NZ trade deficit almost halves in October from a year ago as imports drop faster than exports (Update 3)
27th Nov 09, 10:59am
New Zealand's merchandise trade deficit contracted to NZ$487 million in October from NZ$994 million a year ago as both import and export values continued to trend downward, Statistics New Zealand said. (Update 3 includes video links.) The October 2009 trade deficit represented 16.4% of exports, which was below an average of 30% of exports for the previous five years, Stats NZ said. Trend values based on seasonally adjusted figures showed the trade balance fell into negative territory in October, with a deficit of NZ$23 million from a surplus of NZ$13 million in September. Seasonally adjusted exports (down 1.3%) fell more than imports (down 0.1%) over the month.
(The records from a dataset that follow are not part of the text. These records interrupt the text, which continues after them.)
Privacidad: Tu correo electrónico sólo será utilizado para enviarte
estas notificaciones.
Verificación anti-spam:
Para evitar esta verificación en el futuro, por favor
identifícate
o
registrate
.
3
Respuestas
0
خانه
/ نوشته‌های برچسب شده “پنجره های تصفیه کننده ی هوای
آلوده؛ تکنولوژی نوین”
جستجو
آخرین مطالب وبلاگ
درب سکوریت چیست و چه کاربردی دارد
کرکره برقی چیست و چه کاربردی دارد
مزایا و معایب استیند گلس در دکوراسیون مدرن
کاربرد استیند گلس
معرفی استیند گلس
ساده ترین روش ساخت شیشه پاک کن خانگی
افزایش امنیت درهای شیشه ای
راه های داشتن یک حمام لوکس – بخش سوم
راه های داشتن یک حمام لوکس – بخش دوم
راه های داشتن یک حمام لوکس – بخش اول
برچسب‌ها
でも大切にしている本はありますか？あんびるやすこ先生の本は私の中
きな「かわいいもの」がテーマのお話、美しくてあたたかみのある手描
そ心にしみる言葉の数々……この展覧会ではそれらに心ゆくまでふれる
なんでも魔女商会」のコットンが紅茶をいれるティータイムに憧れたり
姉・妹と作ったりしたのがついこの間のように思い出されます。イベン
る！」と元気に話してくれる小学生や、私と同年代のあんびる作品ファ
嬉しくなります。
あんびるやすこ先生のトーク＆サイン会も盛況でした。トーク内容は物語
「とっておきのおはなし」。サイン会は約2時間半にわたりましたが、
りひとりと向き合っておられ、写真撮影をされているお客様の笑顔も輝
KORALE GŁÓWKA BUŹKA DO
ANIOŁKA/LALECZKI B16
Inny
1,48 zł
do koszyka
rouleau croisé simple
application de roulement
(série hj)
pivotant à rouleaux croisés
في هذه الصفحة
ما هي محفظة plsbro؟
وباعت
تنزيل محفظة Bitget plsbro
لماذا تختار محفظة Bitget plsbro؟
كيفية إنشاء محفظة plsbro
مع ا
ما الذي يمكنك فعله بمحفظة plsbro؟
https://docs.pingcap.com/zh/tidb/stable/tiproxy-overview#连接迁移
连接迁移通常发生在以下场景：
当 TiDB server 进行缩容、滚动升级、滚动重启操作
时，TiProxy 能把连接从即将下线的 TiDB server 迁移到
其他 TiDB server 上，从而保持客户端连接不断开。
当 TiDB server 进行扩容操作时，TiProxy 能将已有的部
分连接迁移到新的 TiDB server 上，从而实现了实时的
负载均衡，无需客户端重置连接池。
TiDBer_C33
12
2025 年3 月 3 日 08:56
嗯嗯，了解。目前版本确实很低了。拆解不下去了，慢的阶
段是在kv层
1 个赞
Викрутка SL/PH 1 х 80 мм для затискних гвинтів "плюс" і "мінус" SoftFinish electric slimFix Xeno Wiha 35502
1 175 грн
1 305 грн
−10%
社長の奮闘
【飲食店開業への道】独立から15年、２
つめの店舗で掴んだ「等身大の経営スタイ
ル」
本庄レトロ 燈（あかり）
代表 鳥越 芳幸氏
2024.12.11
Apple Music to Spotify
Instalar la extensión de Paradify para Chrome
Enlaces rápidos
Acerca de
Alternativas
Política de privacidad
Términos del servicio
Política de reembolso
See Bernard Hickey's commentary on the export and import figures on YouTube here, and on our video page here. "The value of both merchandise imports and exports fell in October 2009 compared with October 2008, down 28.3% and 22.4%, respectively. Imports and exports are showing sustained declines from the high 2008 levels." "The import and export trends (which remove seasonal and irregular fluctuations) have continued to decline since peaking in the latter half of 2008. The imports trend has fallen 25.3% since August 2008, the longest period of decline and the largest fall in this trend since the series began in 1988." "Most import commodity categories contributed to the NZ$1.4 billion fall in import values. The largest contribution came from petroleum and products (down NZ$432 million or 49.3%), led by crude oil, mainly due to lower prices. Mechanical machinery and equipment was the next largest decrease, with falls across most commodities." "Similarly, most export commodity categories contributed to the NZ$859 million decline in export values in October 2009. Exports of milk powder, butter, and cheese were the largest contributor to the decline, down NZ$318 million (32.0%) from last year's high levels. This decrease occurred despite quantities exported being the second highest on record (behind May 2009), and 30.9% higher than October 2008." ASB economist Jane Turner said looking ahead, the trade balance is unlikely to hold onto its gains from the past year with import demand stabilising and the export outlook remaining subdued:
Over the past year smaller than usual trade deficits and a string of surpluses have helped drive a sharp improvement in the annual trade balance. The smaller trade gap has helped to underpin some of the improvement in the current account deficit. However, looking ahead the trade balance is unlikely to hold onto its gains. Import demand has now stabilised and volumes are likely to soon recover in line with domestic demand. Meanwhile, the export outlook remains subdued with the high NZD hampering exporter's ability to remain competitive. Exporters in American and European markets will face challenging times contending with the strong NZD and weak demand in these markets. However, some offset will come from exports to Australia, benefiting from strong Australian domestic demand coupled with a favourable cross exchange rate.